I had to generate txt file with some numbers to feed to another program and this is what I made in Python:
import os
os.chdir("C:\\Users\\User\\Desktop")
if __name__ == "__main__":
    file = open("testpython.txt", "w")
    file.write("0=x 41945088 768 \n")
    d = 41945984;
    v = 896;
    offset = 1280;
    for i in range(v, 3500000000, 1408):
        file.write("".join(str(i)+"=x ")+str(d)+" "+str(offset)+"\n")

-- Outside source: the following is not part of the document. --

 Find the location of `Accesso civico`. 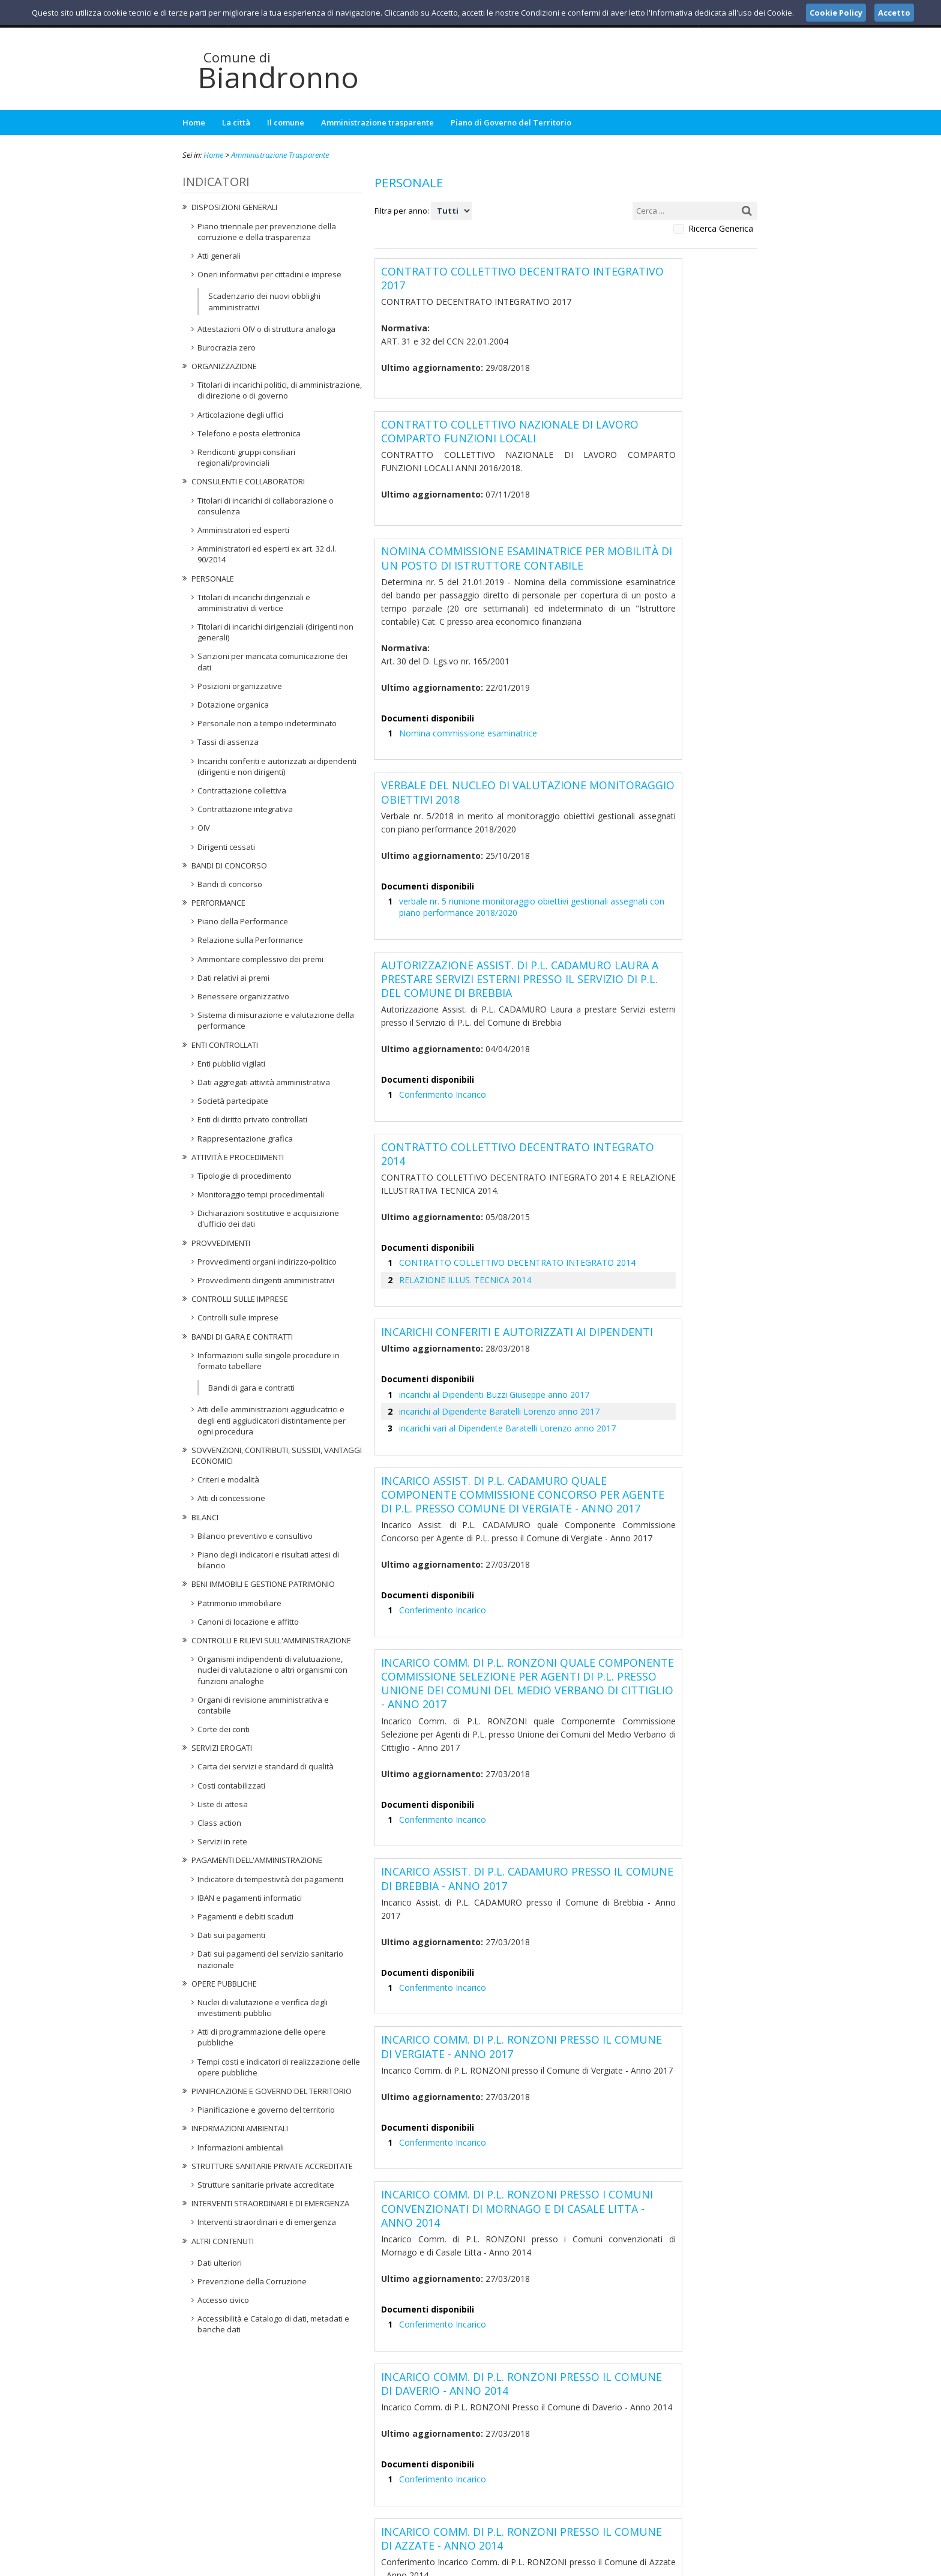

Accesso civico is located at coordinates (223, 2300).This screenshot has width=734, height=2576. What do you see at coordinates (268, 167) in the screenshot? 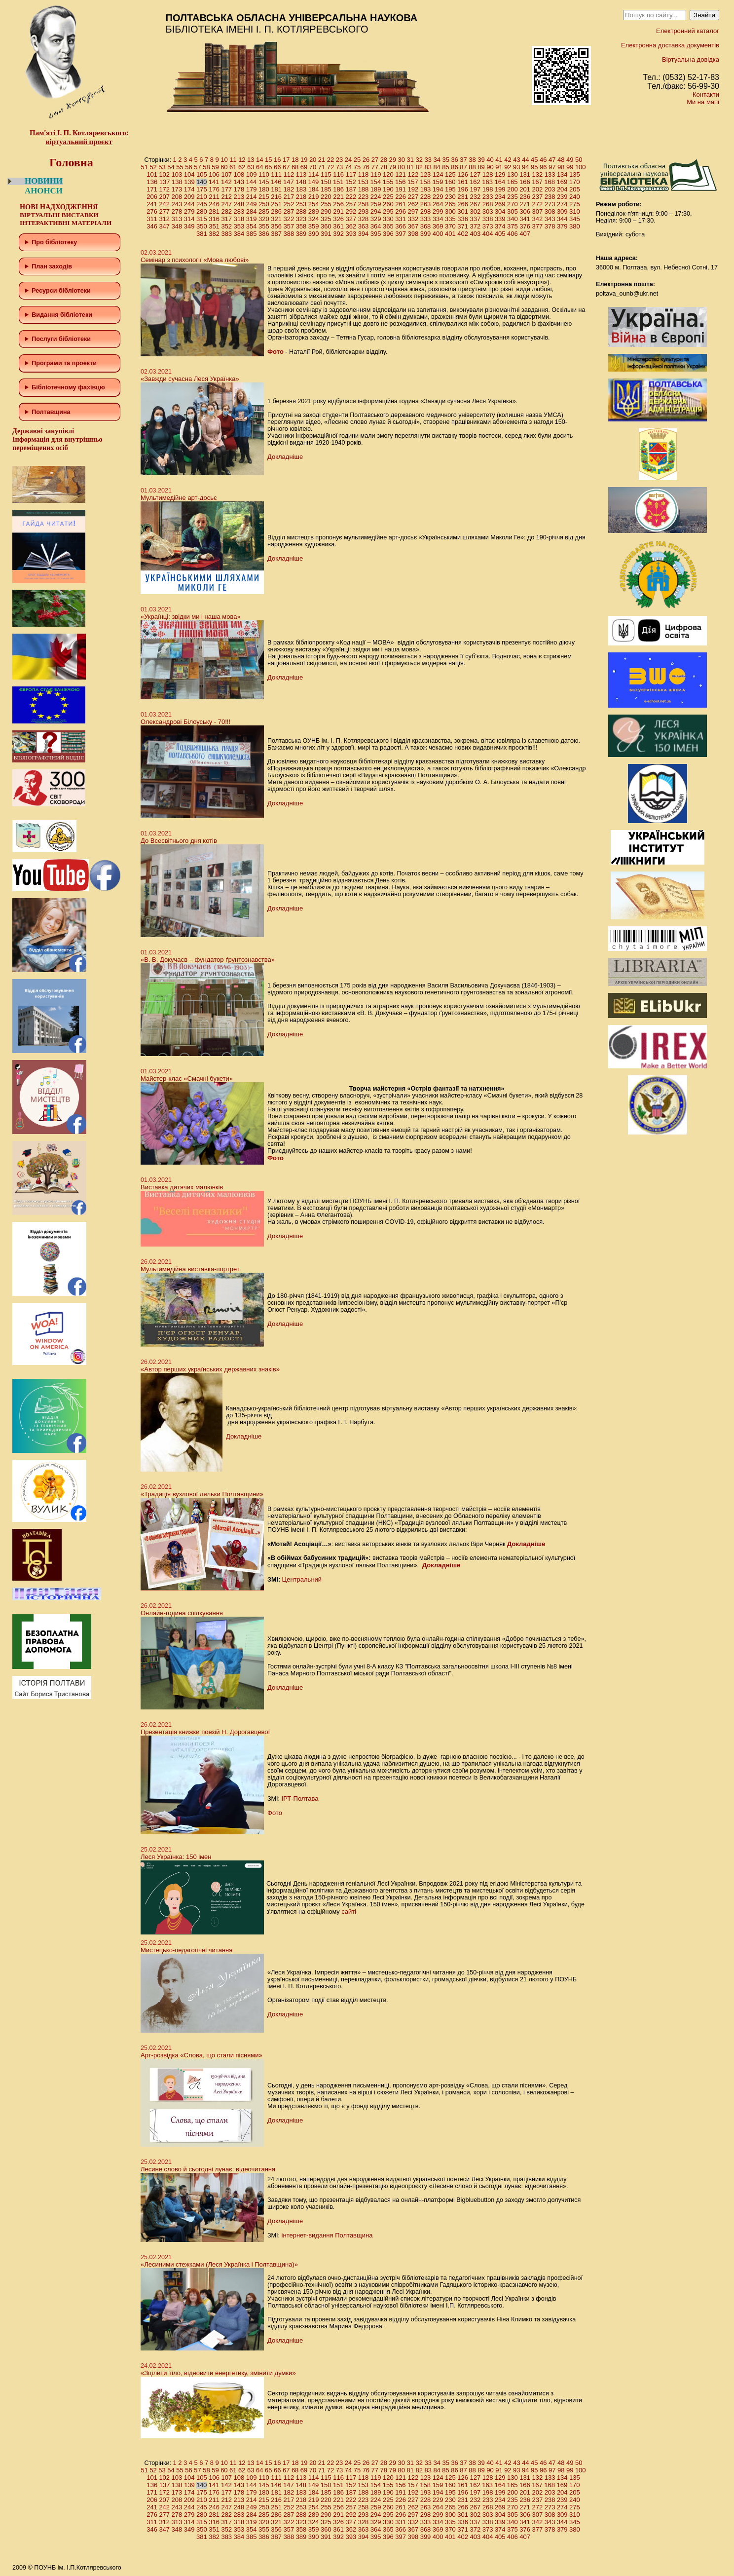
I see `65` at bounding box center [268, 167].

        d = d + offset + 128
    file.close()
and same in C++:
#include <fstream>
int main() {
    std::ofstream myfile;
    myfile.open("C:\\Users\\User\\Desktop\\testcpp.txt", std::ios::app);
    myfile << "0=x 41945088 768" << "\n";
    unsigned long long int d = 41945984;
    int v = 896;
    int offset = 1280;
    for (unsigned long long int i = v; i <= 3500000000; i+=offset+128) {
        
        myfile << i << "=x " << d << " " << offset << "\n";
        d = d + offset + 128;
        
    }
    
    myfile.close();
    return 0;
}
What is wrong with C++ code that it runs so long (~26s vs ~5s for Python)? I think it's quite simple and standard way of writing to file with C++? Please notice in the for loop it will be much larger number than 350000000 (I set it like that just for testing), that's why there is unsigned long long int.